These funds will support the Advantage Accelerator, the OSU Advantage signature innovation impact training and education program helping researchers, staff, students and the broader OSU community take their ideas to impact. The program involves weekly instruction, customer discovery interviews, practice pitches, office hours, and mentorship, with the goal of positioning teams for further development and fundraising and driving economic impact across our richly diverse region.
The Northwest Region I-Corps Hub helps OSU and all of our Oregon colleges and universities harness the impact of ideas which helps to expand OSU's continued effort to develop the innovation economy across Oregon and beyond. OSU is ranked as the most innovative university in Oregon (according to US News & World Report, Most Innovative Schools, 2024).

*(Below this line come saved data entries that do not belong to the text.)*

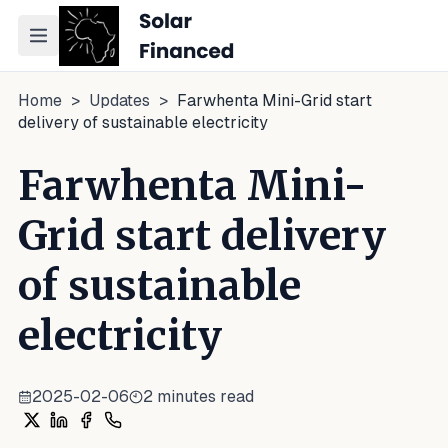
Toggle navigation menu
Home
>
Updates
>
Farwhenta Mini-Grid start
delivery of sustainable electricity
Farwhenta Mini-
Grid start delivery
of sustainable
electricity
2025-02-06
2
minutes read
Share on X
Share on LinkedIn
Share on Facebook
Share on WhatsApp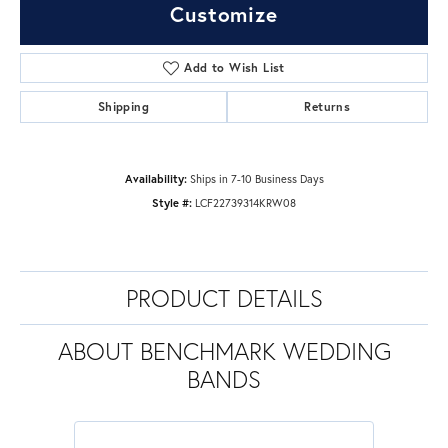
Customize
Add to Wish List
Shipping
Returns
Availability:
Ships in 7-10 Business Days
Style #:
LCF22739314KRW08
PRODUCT DETAILS
ABOUT BENCHMARK WEDDING
BANDS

OSU has been a part of the NSF Innovation Corps program since 2015 and has seen the impact it has had on the university culture of innovation and entrepreneurship among the faculty, students and staff. Being a Hub partner makes OSU a gateway to the National Science Foundation by sending many qualified teams to the national I-Corps program for further training and follow-on funding.
Since 2015, the OSU Advantage Accelerator has supported over 450 business concepts and companies which has led to over 120 graduates who have gone on to gain nearly $240 million in follow-on funding, generating nearly $25 million in revenue and creating over 400 jobs.